INVESTIGADORES
ALTCHEH Jaime Marcelo
artículos
Título:
Studying neglected diseases in children: antiserum for Indian red scorpion envenomation
Autor/es:
GARCIA BOURNISSEN F; GONZALEZ N; ALTCHEH J
Revista:
ARCHIVES OF DISEASE IN CHILDHOOD
Editorial:
B M J PUBLISHING GROUP
Referencias:
Lugar: Londres; Año: 2014 p. 1 - 1
ISSN:
0003-9888
Resumen:
The WHO has identified 17 neglected diseases, affecting over a billion people worldwide, many of which can be effectively controlled by relatively simple measures. However, these are but a fraction of the full spectrum of neglected diseases and conditions affecting the most impoverished and marginalised populations of the world. These neglected diseases and conditions include, among many others, reproductive health issues, sexually transmitted diseases, micronutrient deficits and poisonings.
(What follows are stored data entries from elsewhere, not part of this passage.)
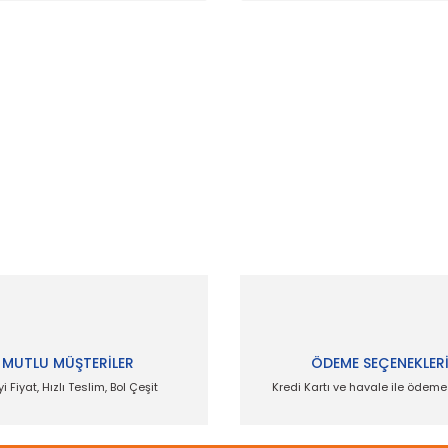
 ve diğer konularda yetersiz gördüğünüz noktaları öneri formunu kullanar
Bu ürüne ilk yorumu siz yapın!
Yorum Yaz
MUTLU MÜŞTERİLER
ÖDEME SEÇENEKLER
yi Fiyat, Hızlı Teslim, Bol Çeşit
Kredi Kartı ve havale ile ödem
Largely ignored, children comprise an important part of the voiceless victims of these diseases. Currently available treatments for neglected diseases and conditions have a number of shortcomings for children, including lack of paediatric formulations and absence of paediatric specific data. These problems force dosing decisions to be based on adult data, leading to a greater risk of toxicity, or therapeutic failure due to underdosing. Considering that toxicology is an area where sizeable clinical studies are extremely rare, it is easy to understand that clinical research in paediatric toxicology is a highly deserted area, particularly for acute poisonings and understandably (but not justifiably) worse for neglected diseases and conditions. When toxicology studies do enrol children it is usually as part of the general population, but rarely in sufficient numbers to achieve the power required for paediatric subgroup analysis. Scorpion envenomation is one of these neglected conditions for which clinical trials are uncommon, and most rare in children. However, mortality is currently concentrated in the paediatric population.